Die Patientenorganisation erhielt die Anerkennung für das neue - sich in der Entwicklungsphase befindliche - Arzneimittel aufgrund der Empfehlung des ´Committee for Orphan Medicinal Products´ (COMP) der europäischen Arzneimittelagentur EMEA in London.
"Durch die Anerkennung von Glutathion als Orphan Drug können wir bei der Entwicklung des Medikaments kostenfrei auf Expertenwissen der EMEA zurückgreifen. Damit kann das Arzneimittel möglicherweise besser untersucht schneller den Patienten zur Verfügung gestellt werden" sagt Dr. Andreas Reimann, Geschäftsführer des Mukoviszidose e.V. in Bonn. Den Status "Orphan Drug" erhalten Medikamente, die zur Diagnose, Prävention oder Therapie von lebensbedrohlichen und zu schweren Behinderungen führenden Seltenen Chronischen Krankheiten eingesetzt werden können.

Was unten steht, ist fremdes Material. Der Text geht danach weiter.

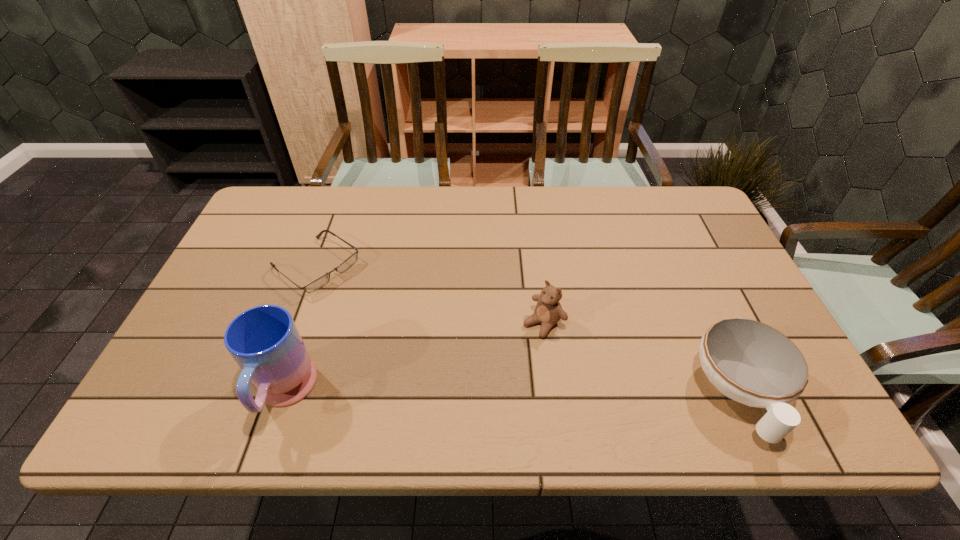 This screenshot has width=960, height=540. I want to click on vacant area that lies between the spectacles and the rightmost object, so click(527, 330).

Locate an element on the screen. The height and width of the screenshot is (540, 960). object that ranks as the second closest to the spectacles is located at coordinates (548, 311).

Choose which object is the second nearest neighbor to the third object from left to right. Please provide its 2D coordinates. Your answer should be formatted as a tuple, i.e. [(x, y)], where the tuple contains the x and y coordinates of a point satisfying the conditions above.

[(323, 280)] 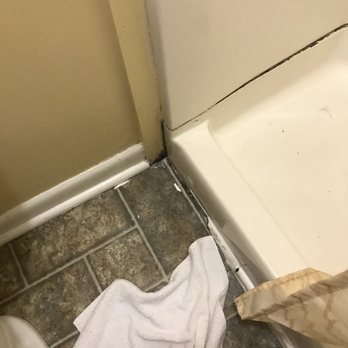 This screenshot has height=348, width=348. Identify the location of walk-in shower. (284, 168).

Eine der Voraussetzungen für eine Aufnahme in die Familie der "Orphans": Nicht mehr als fünf Personen pro 10.000 Einwohner in der Europäischen Union dürfen von der Erkrankung betroffen sein, für die das Arzneimittel zugelassen werden soll. Dies trifft für Mukoviszidose zu.
"Patienten mit Mukoviszidose haben wegen chronischer Entzündungsreaktionen in den Atemwegen ein Defizit von Glutathion in der Lunge. Mit der Gabe des neuen Medikaments soll die Lungenfunktion verbessert werden. Die bisher vorliegenden Befunde zu Glutathion sind sehr ermutigend, jedoch noch nicht ausreichend für eine breite klinische Anwendung", sagt Prof. Dr. Matthias Griese von der Ludwig-Maximilians Universität in München. Prof. Griese ist leitender Prüfarzt einer geplanten Studie zur Untersuchung der Wirksamkeit und Sicherheit der Inhalation von Glutathion (GSH).
Bisher wurde Glutathion an etwa 70 Patienten mit Mukoviszidose geprüft. Eine große erweiterte Studie wird von der US-amerikanischen CF-Foundation (CFF) und dem Mukoviszidose e.V. gefördert und soll in Kürze an deutschen CF-Ambulanzen durchgeführt werden.
"Die Qualität der Mukoviszidose-Behandlung zu erhöhen, das ist eines unserer ersten Ziele. Denn unsere Vision ist: ´Kein Kind darf mehr an Mukoviszidose sterben´. Um das zu erreichen, müssen wir neue Wege zu gehen. Als ´Patientenorganisation neuen Typs´ beschränken wir uns nicht darauf, Missstände anzuprangern und Verbesserungen zu fordern. Wir ergreifen selbst die Initiative, um etwas für die Betroffenen zu erreichen", meint Dr. Andreas Reimann zum Einsatz des gemeinnützigen Vereins.
Mukoviszidose ist eine genetisch bedingte Stoffwechselerkrankung. In Deutschland leben rund 8.000 Menschen mit der bis heute unheilbaren und tödlichen Krankheit. Durch eine Störung des Salz- und Wassertransports in die Körperzellen bildet sich zähflüssiger Schleim. Organe wie die Lunge oder die Bauchspeicheldrüse werden so irreparabel geschädigt.